Take Me With You

I give him a questioning look as I catch my breath. But it's not even a second before he is spinning me against the wall and slamming me so hard against it, my cheek throbs from the impact. He's trying to set things back. To before that night in the shower, or just minutes ago when he showed me his face. He's trying to deny this. I have so many times bowed to his will without resistance. I've bent over, sucked, gagged, and braced—a passive participant as his prisoner of lust. I came, I dreamt about it, I waited for it through hours of soul-crushing loneliness. Part of that allowed me to hold on to the old Vesper. I could say that despite it all, he took, and I reluctantly abided. But she's gone now. I want more. I can finally admit that. In order to truly survive, I have to be all in. I have to get past the facade of this entire thing. For him to show me the hand he's been hiding, I'll have to show him mine.

As he peels the damp dress away from my backside, I twist away from the wall, to face him again. I glare into those eyes that are so clear they don't reflect my image. The act of rebellion sets him back just long enough for me to grab him and pull him into me, assailing his lips with mine. He lets out a heavy breath as he reciprocates for a moment, but then he pulls away again. I can feel it—his muscles tensing under my grip, nearly trembling, trying to stop himself from going down the path. The one where we truly see each other.

He turns me again, this time pressing his forearm against my upper back, frantically unbuttoning his jeans with the other hand. But I wrestle his confinement, my slick skin allowing me to slip out, again facing him. I push his arm to the side and weave my hand through his hair, pulling him towards me.

“No—” he says.

I suffocate the word with my mouth. He twists and moans into the kiss before sharply pulling away again. This time, picking me up and throwing me down on the bed, face-down.

I am a woman determined. He'll have to render me unconscious if he wants it this way. I know that inside of him he doesn't. I can taste it in his frantic kisses. I wriggle underneath him and twist onto my back as he tries to pull himself out.

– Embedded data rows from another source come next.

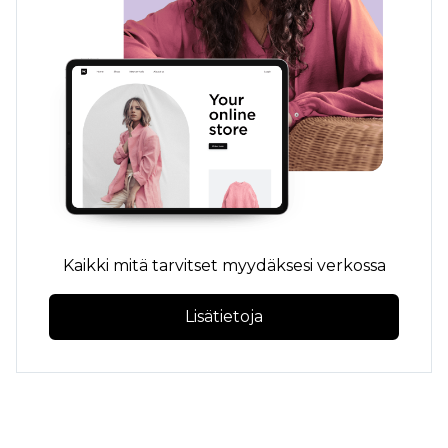
Kaikki mitä tarvitset myydäksesi verkossa
Lisätietoja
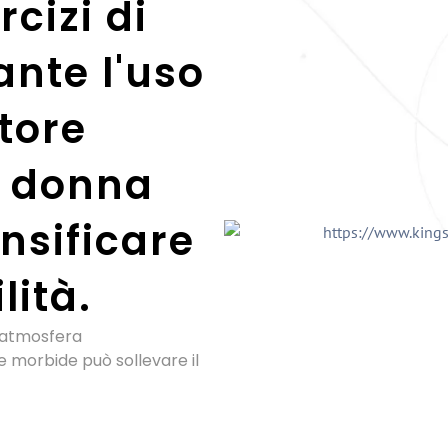
rcizi di
ante l'uso
tore
a donna
nsificare
lità.
l'atmosfera
 morbide può sollevare il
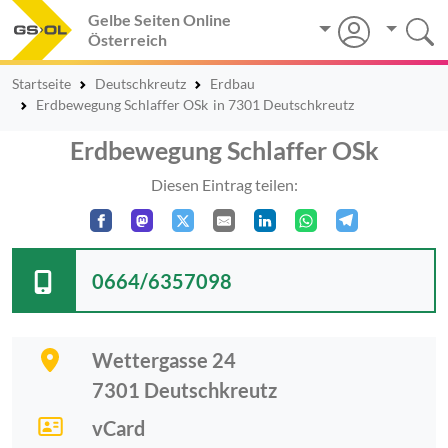
Gelbe Seiten Online
Österreich
Startseite
Deutschkreutz
Erdbau
Erdbewegung Schlaffer OSk
in 7301 Deutschkreutz
Erdbewegung Schlaffer OSk
Diesen Eintrag teilen:
0664/6357098
Wettergasse 24
7301
Deutschkreutz
vCard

This time, he lets me go, only to give himself enough time to take off his pants, so the next time he comes for me, he'll have two free hands. I struggle onto my feet in those moments. In seconds, he is standing across from me, the bed dividing us. He is completely nude, his tanned, muscled curves, leading to a frustrated erection. This headless body I have seen many times before, seems so different now that it is part of a person. His shining, heaving figure lurks, like a jungle cat waiting to pounce. But this time, instead of waiting on him, I run across the bed at him, pouncing him fearlessly, so that he has no choice but to catch me in his arms. He spins and stumbles back onto the bed, underneath me. I pull off my dress, exposing my already-swollen breasts to him. He sits up, wrapping one hand around me and the other bracing our weight against the bed.

“Don't,” I whisper. “Let me see you.”

“No…” he says, a hint of vulnerability in his voice. Normally so verbal when he fucks, he's almost silent during this frenzy.

I slip my tongue through his boyish pout and slide him inside of me. It's effortless and breathtaking at once. We both exhale into each other's mouths. I wrap my legs around him, pinning him to me, claiming victory over his stubborn attempt to fight this.

He's as deep in me as any man could ever get, and I grimace and moan at the painful filling of my pussy.

“Oh god,” I cry. “I can't hold on.” It's too much, he's too far inside of me.

As his hips weave against mine, he slides his hands up my nape and tugs my hair, pulling me away from him. For a moment I think he's going to come in for a last second maneuver, throw me on my stomach and fuck me in the ass, leaving me without an orgasm as a punishment. But instead, he watches me—my face, my body—riding him. In that moment, I get that chill, the one only he can give me, where I am singularly coveted. I am the only woman on earth. I am his. I don't have to compete with anything or anyone for his gaze.

He sits taller and slides both of his hands under my ass, boosting me up, so that he can worship my breasts. My breaths skip as his lips glide over the tender nipples. They ache, but his mouth finds a way to give them relief and draw out pleasure. It's impossible to hold on any longer as the pulsing deep in my core grows to a crescendo. I let out a series of wails, wrapping my arms around his head, smothering his face in my breasts. His cock thickens against my spasming walls, and a flood of his warmth releases inside of me. He collapses underneath me. My body goes soft, as if gripped and constricted until the moment of death and then released to see another day. I wither on top of him, skin to skin. Our bodies breathe like two parts of one living being.

He keeps his head turned away from me. I know he's confused. I know he's upset that he let it all get this far tonight.

I reach over and play with his tendrils. I've wondered for months what I would do if I ever got to see all of him. All I want to do is this simple ritual, a way to stay connected after something so intense and confusing. Until this point, every time he fucks me, he walks away. It feels like I'm being thrown overboard, left to fend for myself in a harsh, unforgiving sea. But this small act, it keeps me above water. And, if my gut is right, it's doing the same for him too.